Saved entries:
▼▼▼
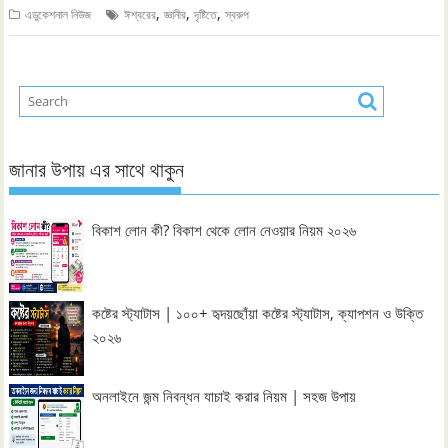
,
,
,
এডুকেশনাল নিউজ
ঈশ্বরের
জ্ঞানীর
দৃষ্টিতে
স্বরুপ
জানার উপায় এর সাথে থাকুন
বিকাশ লোন কী? বিকাশ থেকে লোন নেওয়ার নিয়ম ২০২৬
কষ্টের স্ট্যাটাস | ১০০+ হৃদয়ছোঁয়া কষ্টের স্ট্যাটাস, ক্যাপশন ও উক্তি
২০২৬
অনলাইনে জন্ম নিবন্ধন যাচাই করার নিয়ম | সহজ উপায়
▲▲▲
WHAT YOU WILL DO - Return every entry word for word, leaving the pictures out.

YOUR SOLUTION -
,
,
,
এডুকেশনাল নিউজ
ঈশ্বরের
জ্ঞানীর
দৃষ্টিতে
স্বরুপ
জানার উপায় এর সাথে থাকুন
বিকাশ লোন কী? বিকাশ থেকে লোন নেওয়ার নিয়ম ২০২৬
কষ্টের স্ট্যাটাস | ১০০+ হৃদয়ছোঁয়া কষ্টের স্ট্যাটাস, ক্যাপশন ও উক্তি
২০২৬
অনলাইনে জন্ম নিবন্ধন যাচাই করার নিয়ম | সহজ উপায়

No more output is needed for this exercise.